======== Material for this exercise ========

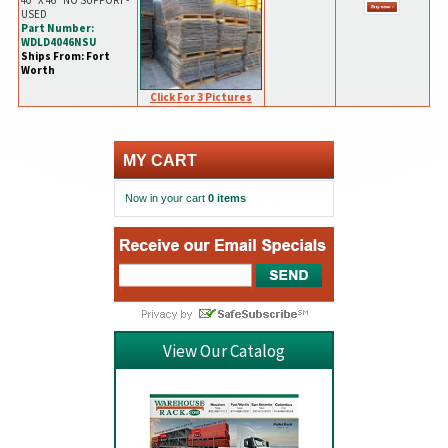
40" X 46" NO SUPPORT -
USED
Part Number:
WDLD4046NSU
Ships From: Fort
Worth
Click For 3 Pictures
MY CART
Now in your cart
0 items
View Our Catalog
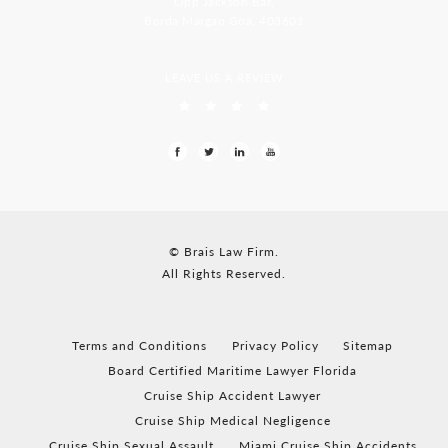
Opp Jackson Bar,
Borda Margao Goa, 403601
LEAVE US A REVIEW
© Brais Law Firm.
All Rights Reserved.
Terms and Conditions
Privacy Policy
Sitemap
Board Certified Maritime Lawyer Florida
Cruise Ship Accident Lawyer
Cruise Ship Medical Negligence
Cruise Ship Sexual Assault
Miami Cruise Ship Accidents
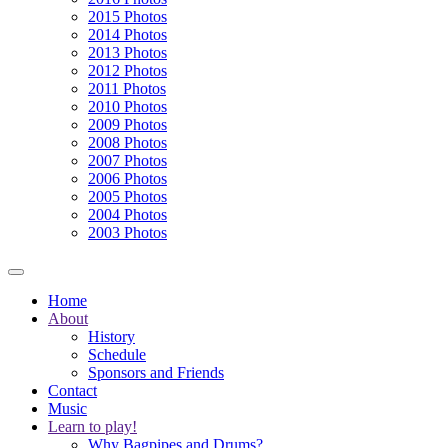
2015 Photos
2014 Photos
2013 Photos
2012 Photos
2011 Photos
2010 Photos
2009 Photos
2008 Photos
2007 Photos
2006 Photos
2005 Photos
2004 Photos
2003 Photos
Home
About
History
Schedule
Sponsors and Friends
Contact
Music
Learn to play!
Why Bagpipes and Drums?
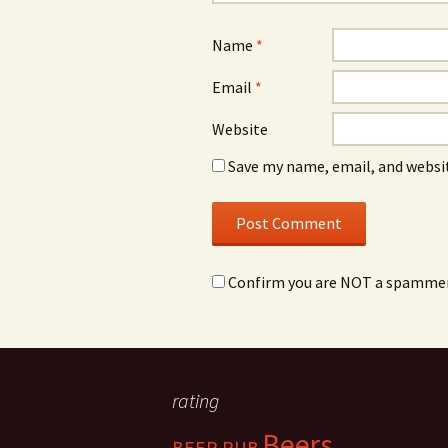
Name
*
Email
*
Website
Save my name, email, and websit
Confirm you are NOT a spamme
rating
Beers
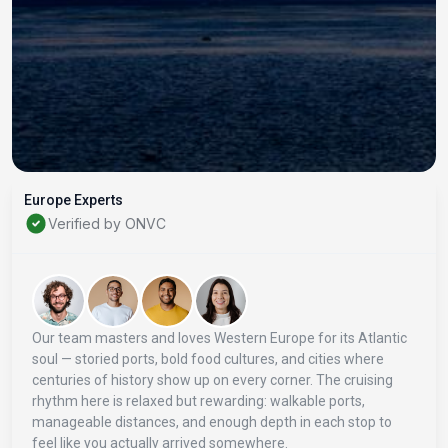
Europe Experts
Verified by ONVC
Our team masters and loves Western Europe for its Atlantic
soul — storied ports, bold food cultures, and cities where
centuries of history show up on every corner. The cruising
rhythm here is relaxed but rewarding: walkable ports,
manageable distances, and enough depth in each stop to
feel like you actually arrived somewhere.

========

Give back exactly, and solely, the section of the data above bounded by the line containing "2009 Photos" and the line containing "Europe Experts", both bounding lines included and pictures omitted.

2009 Photos
2008 Photos
2007 Photos
2006 Photos
2005 Photos
2004 Photos
2003 Photos
Home
About
History
Schedule
Sponsors and Friends
Contact
Music
Learn to play!
Why Bagpipes and Drums?
Name
*
Email
*
Website
Save my name, email, and websit
Confirm you are NOT a spamme
rating
Beers
Europe Experts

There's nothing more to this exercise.